= Eleanor Mary Ord Laurie =

British mammalogist

Eleanor Mary Ord Laurie Isserlis (14 January 1919 - 17 March 2009) was a British mammalogist.

==Early life==
Laurie was born in 1919 to parents Elinor Beatrice Ord and Robert Douglas Laurie. Her father was head of the Zoology Department at Aberystwyth University from 1918 until his retirement in 1940.

==Education and career==
Laurie was the head of the Mammal Department at the British Museum of Natural History. She graduated from St Hugh's College, Oxford in 1942 with a Master of Science degree. In its 1949-1950 issue, the St Hugh's College Chronicle noted that she was appointed Senior Scientific Officer at the British Museum in its Zoology Department.

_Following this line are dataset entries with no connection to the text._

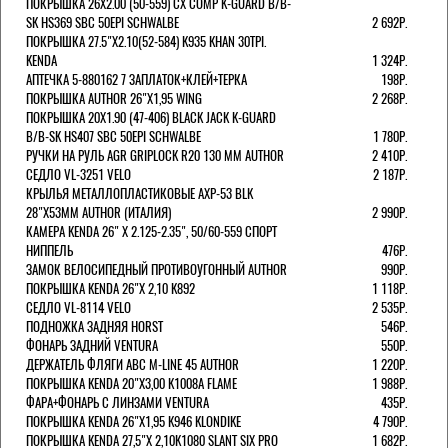
ПОКРЫШКА 26X2.00 (50-559) CX COMP K-GUARD B/B-
SK HS369 SBC 50EPI SCHWALBE
2 692Р.
ПОКРЫШКА 27.5"Х2.10(52-584) K935 KHAN 30TPI.
KENDA
1 324Р.
АПТЕЧКА 5-880162 7 ЗАПЛАТОК+КЛЕЙ+ТЕРКА
198Р.
ПОКРЫШКА AUTHOR 26"Х1,95 WING
2 268Р.
ПОКРЫШКА 20X1.90 (47-406) BLACK JACK K-GUARD
B/B-SK HS407 SBC 50EPI SCHWALBE
1 780Р.
РУЧКИ НА РУЛЬ AGR GRIPLOCK R20 130 ММ AUTHOR
2 410Р.
СЕДЛО VL-3251 VELO
2 187Р.
КРЫЛЬЯ МЕТАЛЛОПЛАСТИКОВЫЕ AXP-53 BLK
28"Х53ММ AUTHOR (ИТАЛИЯ)
2 990Р.
КАМЕРА KENDA 26" Х 2.125-2.35", 50/60-559 СПОРТ
НИППЕЛЬ
476Р.
ЗАМОК ВЕЛОСИПЕДНЫЙ ПРОТИВОУГОННЫЙ AUTHOR
990Р.
ПОКРЫШКА KENDA 26"Х 2,10 K892
1 118Р.
СЕДЛО VL-8114 VELO
2 535Р.
ПОДНОЖКА ЗАДНЯЯ HORST
546Р.
ФОНАРЬ ЗАДНИЙ VENTURA
550Р.
ДЕРЖАТЕЛЬ ФЛЯГИ АВС M-LINE 45 AUTHOR
1 220Р.
ПОКРЫШКА KENDA 20"Х3,00 K1008A FLAME
1 988Р.
ФАРА+ФОНАРЬ С ЛИНЗАМИ VENTURA
435Р.
ПОКРЫШКА KENDA 26"Х1,95 K946 KLONDIKE
4 790Р.
ПОКРЫШКА KENDA 27,5"Х 2,10K1080 SLANT SIX PRO
1 682Р.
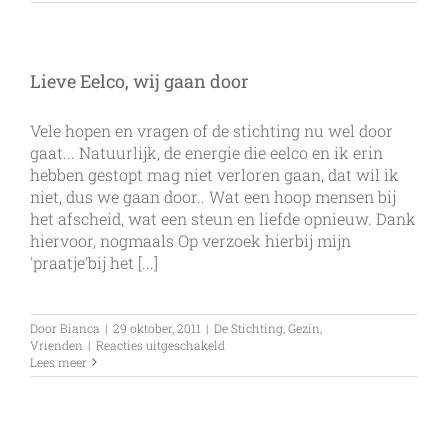
de
wind
door
je
haar!!
Lieve Eelco, wij gaan door
Vele hopen en vragen of de stichting nu wel door
gaat... Natuurlijk, de energie die eelco en ik erin
hebben gestopt mag niet verloren gaan, dat wil ik
niet, dus we gaan door.. Wat een hoop mensen bij
het afscheid, wat een steun en liefde opnieuw. Dank
hiervoor, nogmaals Op verzoek hierbij mijn
'praatje'bij het [...]
Door
Bianca
|
29 oktober, 2011
|
De Stichting
,
Gezin
,
voor
Vrienden
|
Reacties uitgeschakeld
Lieve
Lees meer
Eelco,
wij
gaan
door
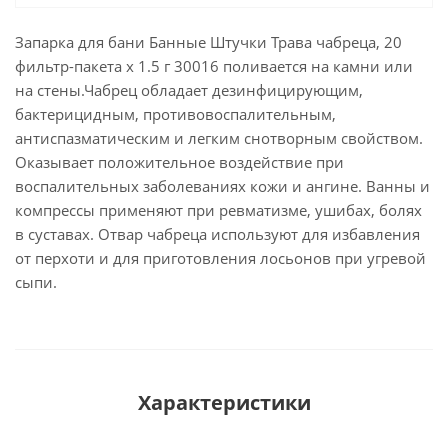
Запарка для бани Банные Штучки Трава чабреца, 20
фильтр-пакета х 1.5 г 30016 поливается на камни или
на стены.Чабрец обладает дезинфицирующим,
бактерицидным, противовоспалительным,
антиспазматическим и легким снотворным свойством.
Оказывает положительное воздействие при
воспалительных заболеваниях кожи и ангине. Ванны и
компрессы применяют при ревматизме, ушибах, болях
в суставах. Отвар чабреца используют для избавления
от перхоти и для приготовления лосьонов при угревой
сыпи.
Характеристики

She became a Fellow of the Linnean Society of London in 1950; she withdrew from the Society in 1958.

===Species described===
Laurie described a number of new mammal species, including:
- Dactylopsila tatei Laurie, 1952
- Microperoryctes papuensis (Laurie, 1952)
- Hipposideros inexpectatus Laurie & Hill, 1954
- Miniopterus shortridgei Laurie & Hill, 1956

===Selected publications===
- Laurie, E. M. (1954). "List of land mammals of New Guinea, Celebes and adjacent islands 1758-1952"
- Laurie, E. M. O. (1946). "The reproduction of the house-mouse (Mus musculus) living in different environments"
- Southern, H. N. (1946). "The House-Mouse (Mus musculus) in Corn Ricks"
- Laurie, E. M. O. (1946). "The Coypu (Myocastor coypus) in Great Britain"

==Personal life==
On 29 December 1949, she married Alexander Isserlis, who would become Principal Private Secretary to the Prime Minister in 1970. Together, they had two daughters.

==Honours==
In 2009, Helgen and Helgen named a new species of mouse after Laurie, Pseudohydromys eleanorae, recommending the common name of Laurie's moss mouse.